Yang pertama Semar. Semar sebagai pelayan masyarakat. Ia melayani warganya tanpa pamrih, ia laksanakan tugas itu sebagai bagian dari ibadah amaliah sesuai dengan sabda Ilahi. Semar ketika berjalan menghadap ke atas, yang maknanya adalah ia memberikan teladan agar selalu memandang ke atas (Memandang Yang Kuasa), yang maha pengasih dan maha penyayang agar umatNya selalu mengadakan kebaikan dan kebenaran di bumi.
Tokoh Gareng, nama lengkapnya adalah Nala Gareng. Hanya masyarakat lebih familier dengan sebutan “Gareng” saja. Ia memiliki kaki pincang, yang maknanya adalah sebagai sosok”kawula” atau bisa disebut juga dengan umat. Gareng juga memiliki cacat fisik lain berupa tangan yang ciker atau patah. Filosofinya yaitu ia memiliki sifat yang tak suka mencuri atau mengambil hak milik orang lain. Cacat lain yang dimiliki Gareng yaitu mata juling, yang artinya dia tidak mau melihat hal-hal yang mengundang kejahatan atau hal yang tidak baik.
Selanjutnya tokoh Petruk, yang dilambangkan dengan hidung yang panjang. Ia adalah karakter yang tidak banyak bicara tapi banyak kerja. Hal itu dilambangkan dengan mulutnya yang tertutupi oleh hidungnya. Makna hidung panjangnyayaitu dia dapat mencium dan merasakan keadaan sekitarnya. Ia juga pribadi yang rajin bekerja serta memiliki amal perbuatan yang baik. Hal itu dilakukan dengan jalan meninggalkan segala yang berbau keburukan.
Terakhir adalah tokoh Bagong. Dalam filosofi pewayangan, Bagong memiliki sifat yang jujur dan sabar. Dalam keseharian, ia tak pernah marah ataupun protes atas tekanan hidup yang menimpa dirinya. Bagong adalah pribadi yang tidak tergesa-gesa dalam mengambil keputusan. Pertimbangan untung dan rugi akibat dari pengambilan keputusan benar-benar dipikirkan dengan masak.
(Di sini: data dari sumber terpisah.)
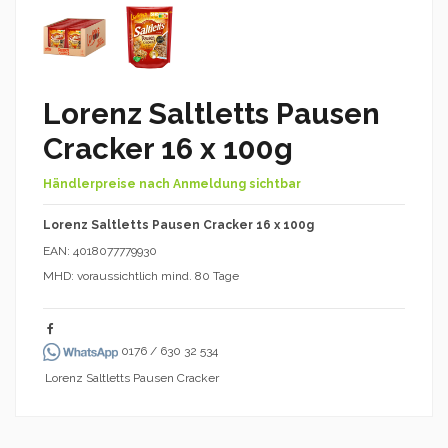
Lorenz Saltletts Pausen
Cracker 16 x 100g
Händlerpreise nach Anmeldung sichtbar
Lorenz Saltletts Pausen Cracker 16 x 100g
EAN: 4018077779930
MHD: voraussichtlich mind. 80 Tage
0176 / 630 32 534
Lorenz Saltletts Pausen Cracker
Keempat tokoh tersebut melambangkan pribadi yang baik. Memahami lebih jauh, tentunya sifat dan karakter dari para tokoh punokawan tersebut sangat baik untuk dijadikan suri teladan dalam kehidupan sehari-hari.
Penulis adalah Kontributor Berita Kabarhandayani, tinggal di Desa Karangrejek, Wonosari. (Foto: wikipedia.com)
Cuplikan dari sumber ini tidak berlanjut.